Mahatma Gandhi and the Khilafat Movement

R. C. Majumdar

In 1919, the Muslim community in British India started an agitation to put pressure on Britain to change its policy towards Turkey and restore the caliph of the Ottoman Caliphate as the political authority. This was known as the Khilafat Movement (Caliphate Movement), and it was led by the Ali brothers: Shaukat Ali and Mohammad Ali Jauhar. 

Mahatma Gandhi saw in the Khilafat Movement an opportunity to bring Hindus and Muslims together. He exhorted all Hindus to join the protests. He went to the extent of proclaiming that the Khilafat issue was as important as the issue of home rule in India. When the All-India Khilafat Conference met at Delhi on 24 November 1919, Gandhiji was elected its President. At least on the surface, it seemed that the Khilafat was a Gandhian movement backed by the power and prestige of the Congress Party.

In the Non-Cooperation agitation that the Congress organized between 1920 and 1922, the Khilafat issue was given as much importance as the issue of home rule. Most Indians in that time would not have known where Turkey was or what the Khilafat issue was about, but they answered Gandhiji’s call and millions participated in the protests.

Historian R. C. Majumdar has opined that Gandhiji made a political blunder by providing overwhelming support to the Khilafat Movement. 

In his book, History and Culture of the Indian People: Struggle for Freedom, Majumdar writes: “there seems to be no doubt whatsoever that when he [Gandhiji] launched the Non-cooperation movement on 1 August 1920, the Khilafat wrongs were the single issue which determined his action; the Punjab atrocities and winning of Swaraj were subordinate issues which were gradually tacked on to the main issue of the Khilafat, at a later date and as an after-thought.” (Page 332)
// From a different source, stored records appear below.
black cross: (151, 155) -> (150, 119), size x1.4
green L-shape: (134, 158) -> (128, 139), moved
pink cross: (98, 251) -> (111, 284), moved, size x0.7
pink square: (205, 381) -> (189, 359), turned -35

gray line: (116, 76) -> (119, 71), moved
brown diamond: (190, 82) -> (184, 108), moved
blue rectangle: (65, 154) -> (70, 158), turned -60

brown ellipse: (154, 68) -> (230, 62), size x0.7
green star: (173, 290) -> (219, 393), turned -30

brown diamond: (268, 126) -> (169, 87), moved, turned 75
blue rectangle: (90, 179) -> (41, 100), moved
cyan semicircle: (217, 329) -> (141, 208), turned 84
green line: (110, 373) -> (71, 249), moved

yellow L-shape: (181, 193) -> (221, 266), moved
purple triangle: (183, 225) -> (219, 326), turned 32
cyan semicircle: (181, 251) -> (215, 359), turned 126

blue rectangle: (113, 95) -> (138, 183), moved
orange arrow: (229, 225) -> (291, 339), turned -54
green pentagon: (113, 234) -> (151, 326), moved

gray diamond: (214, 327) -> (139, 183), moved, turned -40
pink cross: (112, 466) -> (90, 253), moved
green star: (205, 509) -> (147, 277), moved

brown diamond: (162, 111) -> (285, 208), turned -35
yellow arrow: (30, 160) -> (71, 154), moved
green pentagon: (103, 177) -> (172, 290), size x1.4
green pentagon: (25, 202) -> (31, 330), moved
According to Majumdar, even Gandhiji’s close associates believed that he was going too far in supporting the Khilafat Movement. But Gandhiji continued to justify his position in the name of Hindu-Muslim unity. On page 318, Majumdar writes: “Gandhi looked upon the fate of Khilafat as a matter of life and death to the Muslims. But this was out-Heroding Herod himself, for in less than five years’ time the post of Caliphate was abolished by the Turks themselves without creating a stir in the Muslim world.” 
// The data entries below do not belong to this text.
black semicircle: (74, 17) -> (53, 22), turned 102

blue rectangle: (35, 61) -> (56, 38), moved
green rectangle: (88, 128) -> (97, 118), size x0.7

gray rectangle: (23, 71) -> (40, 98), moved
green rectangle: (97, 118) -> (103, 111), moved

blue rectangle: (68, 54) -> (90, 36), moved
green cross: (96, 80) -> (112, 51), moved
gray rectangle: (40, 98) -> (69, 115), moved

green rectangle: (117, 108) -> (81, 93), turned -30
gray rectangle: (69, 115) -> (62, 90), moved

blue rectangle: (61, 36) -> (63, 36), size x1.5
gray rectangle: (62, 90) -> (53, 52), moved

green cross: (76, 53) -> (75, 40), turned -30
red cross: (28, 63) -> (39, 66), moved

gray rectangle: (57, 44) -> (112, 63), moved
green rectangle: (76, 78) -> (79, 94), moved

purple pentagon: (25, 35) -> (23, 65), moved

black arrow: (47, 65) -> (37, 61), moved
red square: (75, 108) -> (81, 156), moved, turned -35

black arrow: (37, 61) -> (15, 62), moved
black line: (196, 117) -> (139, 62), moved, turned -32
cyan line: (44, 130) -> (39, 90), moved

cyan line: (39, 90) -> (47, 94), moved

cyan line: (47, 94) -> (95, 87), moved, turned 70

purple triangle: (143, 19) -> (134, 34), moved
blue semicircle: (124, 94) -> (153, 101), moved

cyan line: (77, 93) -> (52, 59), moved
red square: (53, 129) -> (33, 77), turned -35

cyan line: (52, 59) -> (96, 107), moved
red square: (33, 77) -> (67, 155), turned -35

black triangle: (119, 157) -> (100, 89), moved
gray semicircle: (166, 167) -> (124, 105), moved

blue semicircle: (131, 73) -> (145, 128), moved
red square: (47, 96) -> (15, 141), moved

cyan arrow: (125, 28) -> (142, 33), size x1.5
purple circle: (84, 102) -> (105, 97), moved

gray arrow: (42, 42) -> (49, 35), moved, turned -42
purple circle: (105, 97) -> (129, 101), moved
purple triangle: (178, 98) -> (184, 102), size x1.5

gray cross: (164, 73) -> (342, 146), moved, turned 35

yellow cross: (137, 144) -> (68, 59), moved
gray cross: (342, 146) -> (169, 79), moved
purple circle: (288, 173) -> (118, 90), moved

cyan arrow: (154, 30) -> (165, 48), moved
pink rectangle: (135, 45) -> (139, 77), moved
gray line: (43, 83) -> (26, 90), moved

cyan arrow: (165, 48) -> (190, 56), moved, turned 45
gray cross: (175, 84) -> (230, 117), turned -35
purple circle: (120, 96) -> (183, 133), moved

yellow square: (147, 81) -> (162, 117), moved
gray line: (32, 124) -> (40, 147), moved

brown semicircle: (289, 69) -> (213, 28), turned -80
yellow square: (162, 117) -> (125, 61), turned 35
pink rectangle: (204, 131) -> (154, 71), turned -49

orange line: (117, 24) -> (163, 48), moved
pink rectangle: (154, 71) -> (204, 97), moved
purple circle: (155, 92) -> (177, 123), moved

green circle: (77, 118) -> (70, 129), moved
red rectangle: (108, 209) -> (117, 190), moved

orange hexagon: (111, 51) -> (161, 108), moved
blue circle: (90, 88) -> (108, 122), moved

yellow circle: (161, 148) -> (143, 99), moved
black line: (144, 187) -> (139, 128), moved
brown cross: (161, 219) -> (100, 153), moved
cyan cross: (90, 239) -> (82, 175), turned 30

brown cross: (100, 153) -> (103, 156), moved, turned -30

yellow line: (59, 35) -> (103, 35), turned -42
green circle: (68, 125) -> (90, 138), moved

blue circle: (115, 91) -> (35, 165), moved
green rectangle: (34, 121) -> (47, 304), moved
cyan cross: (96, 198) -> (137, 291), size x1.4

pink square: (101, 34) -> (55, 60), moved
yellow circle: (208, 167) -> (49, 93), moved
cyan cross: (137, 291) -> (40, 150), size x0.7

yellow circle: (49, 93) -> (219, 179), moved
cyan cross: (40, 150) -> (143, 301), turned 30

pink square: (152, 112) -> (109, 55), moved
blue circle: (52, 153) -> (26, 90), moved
On page 319, Majumdar points out that the Khilafat issue was inimical to India’s interests: “Gandhi failed to realize that the pan-Islamic idea which inspired the Khilafat question cut at the very root of Indian nationality. If the real sympathy and “vital interests” of a large section of Indians were bound up with a State and society which lay far outside the boundaries of India and had no political connection with it, they could never form a unit of Indian nationality.”

Gandhiji failed to achieve his dream of achieving Hindu-Muslim unity through the Khilafat Movement. The Ali brothers had a distaste for the Hindus; they had contempt for the Gandhian ideal of Hindu-Muslim unity. They saw their connection with the Congress as a purely tactical step. In 1925, the unity between the Congress and the Khilafat Movement broke down, and the Ali brothers began to openly criticize Gandhiji. 

On page 336, Majumdar writes that in 1925, “Muhammad All said: ‘However pure Gandhi’s character may be, he must appear to me from the point of view of religion inferior to any Mussulman, even though he be without character.’ He repeated it later, saying, ‘Yes, according to my religion and creed, I hold an adulterous and a fallen Mussalman to be better than Mr. (no longer Mahatma) Gandhi.’” This was the end of bonhomie between Gandhiji and the Ali brothers.

Instead of bringing Hindus and Muslims together, as Gandhiji had hoped, the Khilafat Movement widened the gulf between the two communities.